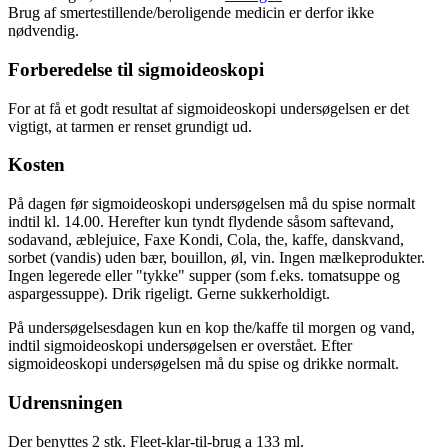
Brug af smertestillende/beroligende medicin er derfor ikke
nødvendig.
Forberedelse til sigmoideoskopi
For at få et godt resultat af sigmoideoskopi undersøgelsen er det
vigtigt, at tarmen er renset grundigt ud.
Kosten
På dagen før sigmoideoskopi undersøgelsen må du spise normalt
indtil kl. 14.00. Herefter kun tyndt flydende såsom saftevand,
sodavand, æblejuice, Faxe Kondi, Cola, the, kaffe, danskvand,
sorbet (vandis) uden bær, bouillon, øl, vin. Ingen mælkeprodukter.
Ingen legerede eller "tykke" supper (som f.eks. tomatsuppe og
aspargessuppe). Drik rigeligt. Gerne sukkerholdigt.
På undersøgelsesdagen kun en kop the/kaffe til morgen og vand,
indtil sigmoideoskopi undersøgelsen er overstået. Efter
sigmoideoskopi undersøgelsen må du spise og drikke normalt.
Udrensningen
Der benyttes 2 stk. Fleet-klar-til-brug a 133 ml.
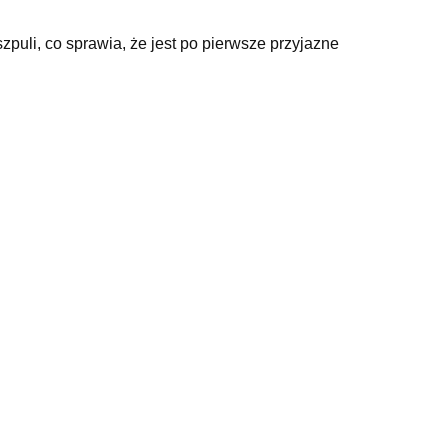
szpuli, co sprawia, że jest po pierwsze przyjazne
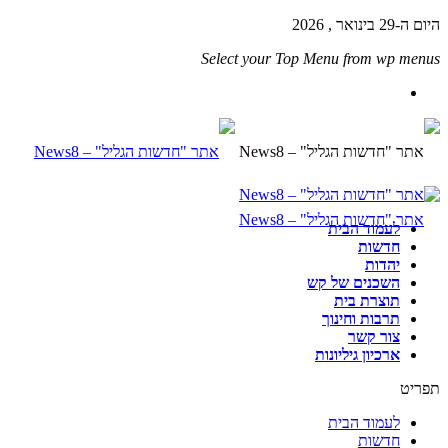
היום ה-29 בינואר , 2026
Select your Top Menu from wp menus
לעמוד הבית
חדשות
יהדות
השכנים של קש
תוצרת בית
תרבות וחינוך
צור קשר
ארכיון גיליונות
תפריט
לעמוד הבית
חדשות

The problem: From the line holding "תרבות וחינוך" to the final line of the data, output each line exactly and nothing more.

Problem solution:
תרבות וחינוך
צור קשר
ארכיון גיליונות
תפריט
לעמוד הבית
חדשות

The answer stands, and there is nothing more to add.